PubTrends

PubTrends is an interactive scientific literature exploration tool that helps researchers analyze topics, visualize research trends, and discover related works.

Available online at: https://pubtrends.info/

Overview

With PubTrends, you can:

Gain a concise overview of your research area.
Explore popular trends and impactful publications.
Discover new and promising research directions.

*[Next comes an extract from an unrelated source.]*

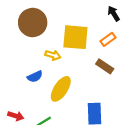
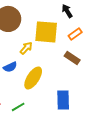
black arrow: (114, 14) -> (67, 11), moved
yellow arrow: (53, 55) -> (26, 48), turned -64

See an example of the analysis at: https://pubtrends.info/about.html

Datasets:

Pubmed ~40 mln papers and 450 mln citations
Semantic Scholar 170 mln papers and 600 mln citations

Technical Architecture

PubTrends is a Python / Kotlin + JavaScript web service with a PostgreSQL backend. It uses:

Languages: Python + Kotlin + JavaScript
Backend: Nginx + Flask + Gunicorn
Task Queue: Celery + Redis
DataBase: Postgres + Postgres pgvector + Psycopg2 + Kotlin ORM
Data Analysis: Pandas, NumPy, Scikit-learn
Semantic Search: Sentence-Tranformers + Faiss
NLP: NLTK, SpaCy, GenSim, Fasttext
Visualization: Bokeh, Holoviews, Seaborn, Matplotlib
Frontend: Bootstrap, jQuery, Cytoscape.js
Deployment: Docker Compose
Testing: PyTest + Flake8 + JUnit + TeamCity

See pyproject.toml for the full list of libraries used in the project.

Configuration

Copy and modify config.properties to ~/.pubtrends/config.properties.
Ensure that file contains correct information about the database(s) (url, port, DB name, username and password).

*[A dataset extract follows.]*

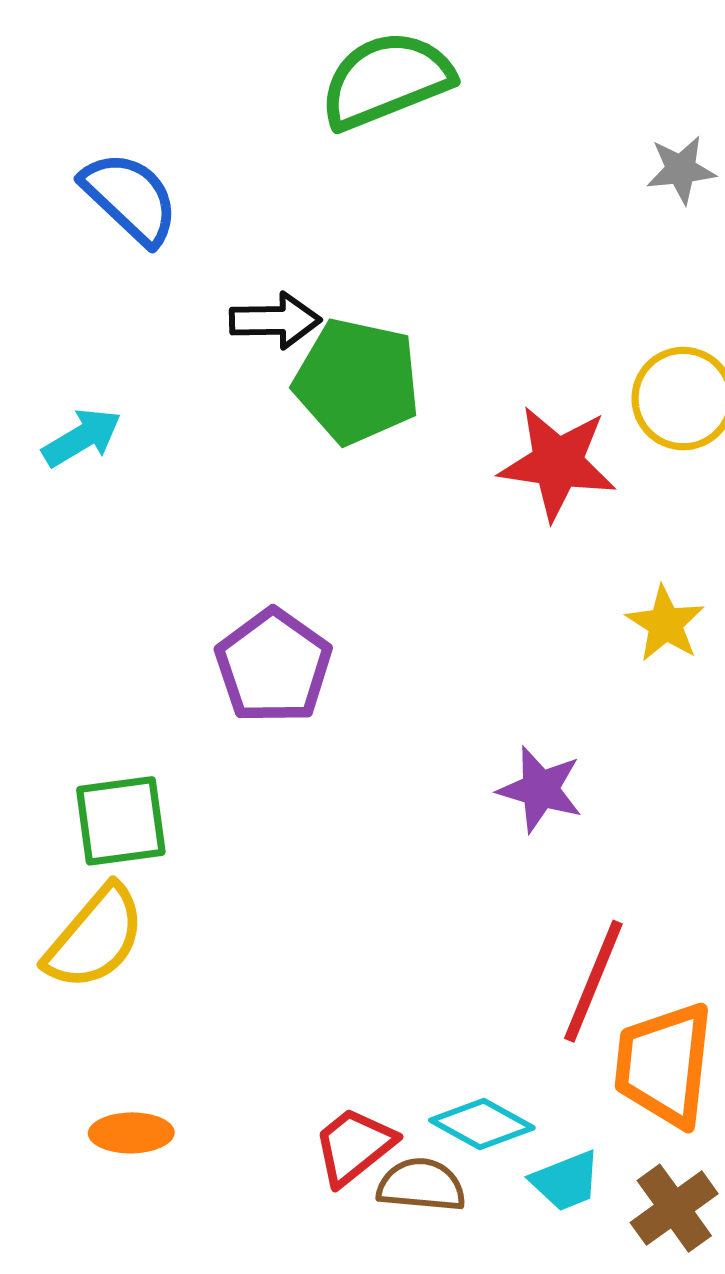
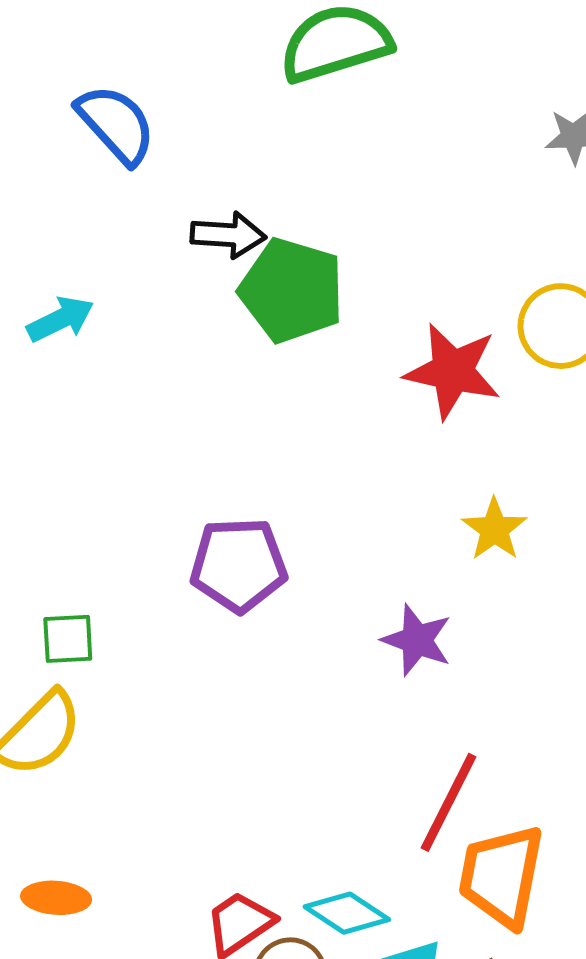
yellow star: (665, 624) -> (494, 529), moved
purple pentagon: (273, 666) -> (239, 565), moved, turned 30
green square: (121, 821) -> (68, 639), size x0.7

Python environment pubtrends can be easily created using uv for launching Jupyter Notebook and Web Service:

uv venv
source .venv/bin/activate  # On Windows: .venv\Scripts\activate
uv pip install -r pyproject.toml

Build base Docker image biolabs/pubtrends and nested image biolabs/pubtrends-test for testing.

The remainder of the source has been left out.